> **Task instructions**
Retrieve every line of the data holding the word "cycle".
-- Opening Marker --
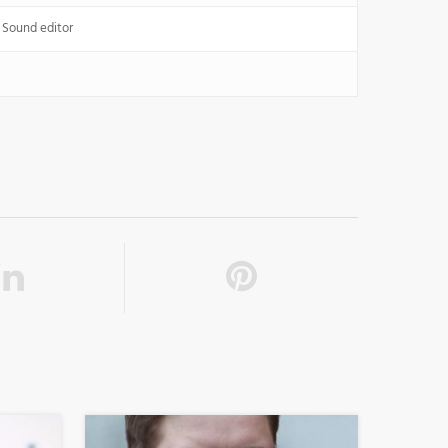
 Sound editor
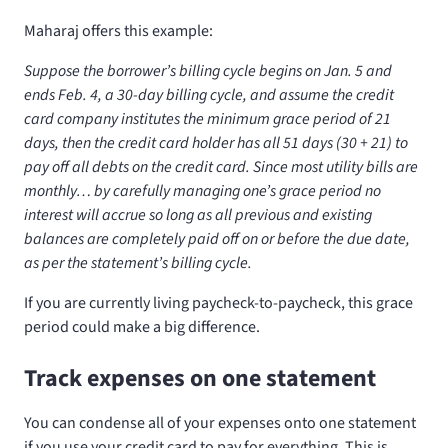
Maharaj offers this example:
Suppose the borrower’s billing cycle begins on Jan. 5 and
ends Feb. 4, a 30-day billing cycle, and assume the credit
card company institutes the minimum grace period of 21
days, then the credit card holder has all 51 days (30 + 21) to
pay off all debts on the credit card. Since most utility bills are
monthly… by carefully managing one’s grace period no
interest will accrue so long as all previous and existing
balances are completely paid off on or before the due date,
as per the statement’s billing cycle.
If you are currently living paycheck-to-paycheck, this grace
period could make a big difference.
Track expenses on one statement
You can condense all of your expenses onto one statement
if you use your credit card to pay for everything. This is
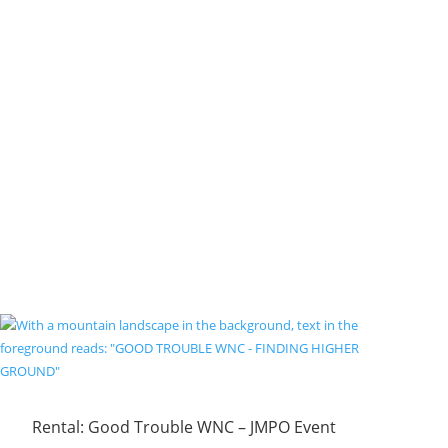
Rental: Good Trouble WNC – JMPO Event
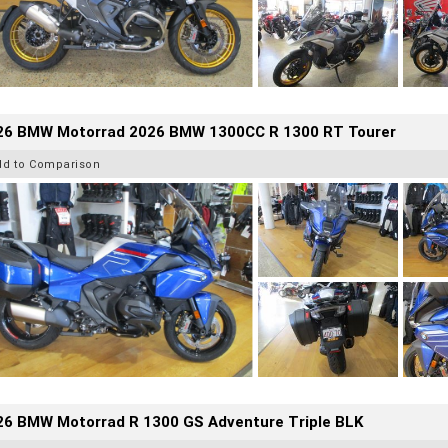
26 BMW Motorrad 2026 BMW 1300CC R 1300 RT Tourer
dd to Comparison
26 BMW Motorrad R 1300 GS Adventure Triple BLK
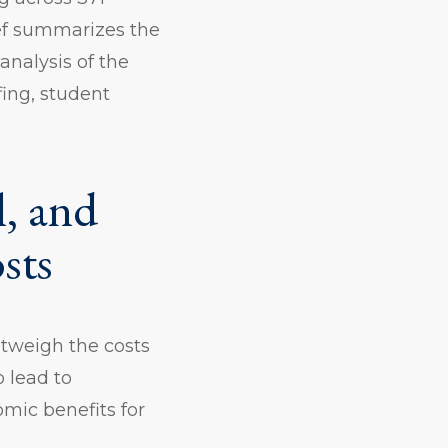
ief summarizes the
analysis of the
fing, student
l, and
sts
utweigh the costs
 lead to
mic benefits for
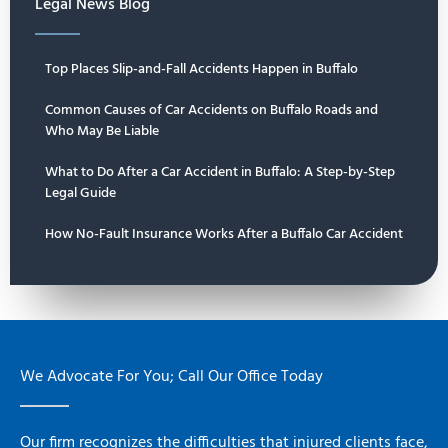
Legal News Blog
Top Places Slip-and-Fall Accidents Happen in Buffalo
Common Causes of Car Accidents on Buffalo Roads and
Who May Be Liable
What to Do After a Car Accident in Buffalo: A Step-by-Step
Legal Guide
How No-Fault Insurance Works After a Buffalo Car Accident
We Advocate For You; Call Our Office Today
Our firm recognizes the difficulties that injured clients face,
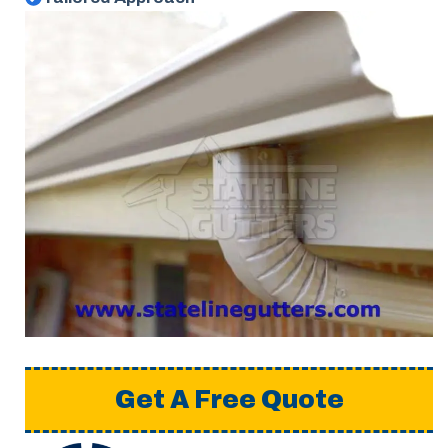
Get A Free Quote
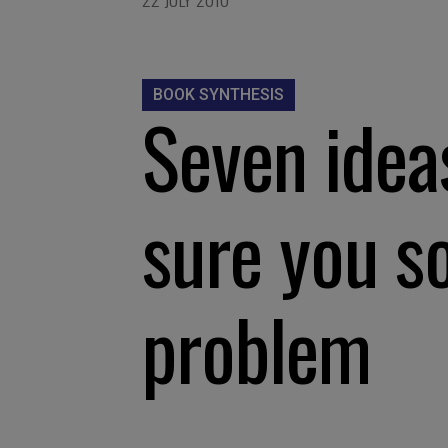
BOOK SYNTHESIS
Seven idea
sure you so
problem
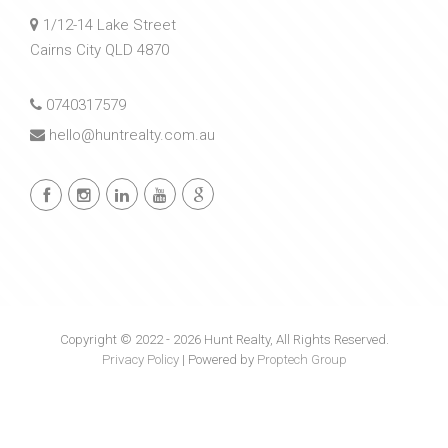
1/12-14 Lake Street
Cairns City QLD 4870
0740317579
hello@huntrealty.com.au
Copyright © 2022 - 2026 Hunt Realty, All Rights Reserved.
Privacy Policy
| Powered by
Proptech Group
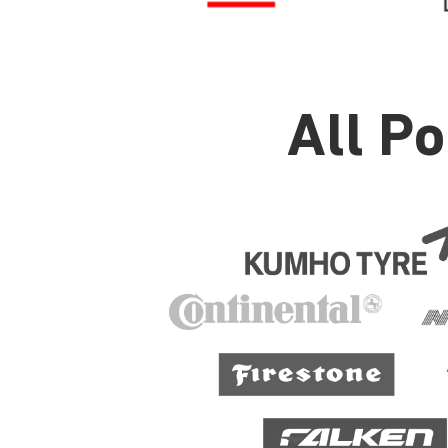
All P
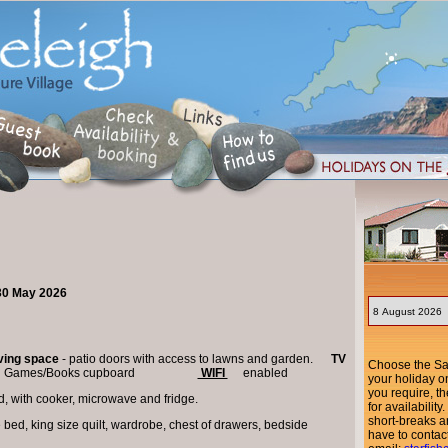
 30 May 2026
iving space
- patio doors with access to lawns and garden.
TV
Choose the Sat
view. Games/Books cupboard
WIFI
enabled
your holiday o
you require, th
d, with cooker, microwave and fridge.
for availabili
short-breaks ar
e bed, king size quilt, wardrobe, chest of drawers, bedside
have to contac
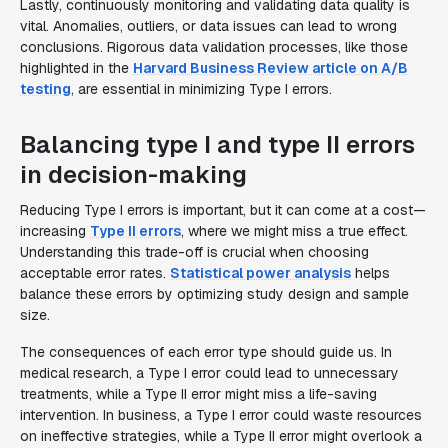
Lastly, continuously monitoring and validating data quality is
vital. Anomalies, outliers, or data issues can lead to wrong
conclusions. Rigorous data validation processes, like those
highlighted in the
Harvard Business Review article on A/B
testing
, are essential in minimizing Type I errors.
Balancing type I and type II errors
in decision-making
Reducing Type I errors is important, but it can come at a cost—
increasing
Type II errors
, where we might miss a true effect.
Understanding this trade-off is crucial when choosing
acceptable error rates.
Statistical power analysis
helps
balance these errors by optimizing study design and sample
size.
The consequences of each error type should guide us. In
medical research, a Type I error could lead to unnecessary
treatments, while a Type II error might miss a life-saving
intervention. In business, a Type I error could waste resources
on ineffective strategies, while a Type II error might overlook a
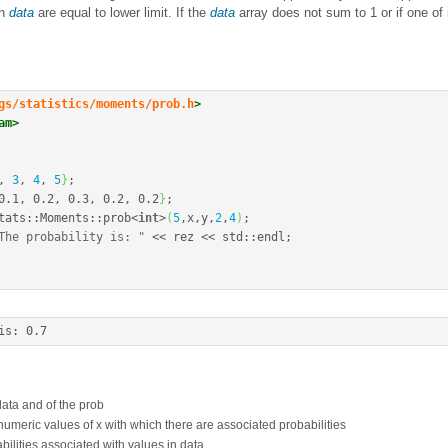
in
data
are equal to lower limit. If the
data
array does not sum to 1 or if one of
gs/statistics/moments/prob.h
>
am>
, 
3
, 
4
, 
5
}
;
0.1
, 
0.2
, 
0.3
, 
0.2
, 
0.2
}
;
tats
::
Moments
::
prob
<
int
>
(
5
,x,y,
2
,
4
)
;
The probability is: "
<<
 rez 
<<
 std
::
endl
;
is
:
0.7
 data and of the prob
 numeric values of x with which there are associated probabilities
abilities associated with values in data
-- Closing Marker --
> **Answer to the problem**
Suppose the borrower’s billing cycle begins on Jan. 5 and
ends Feb. 4, a 30-day billing cycle, and assume the credit
as per the statement’s billing cycle.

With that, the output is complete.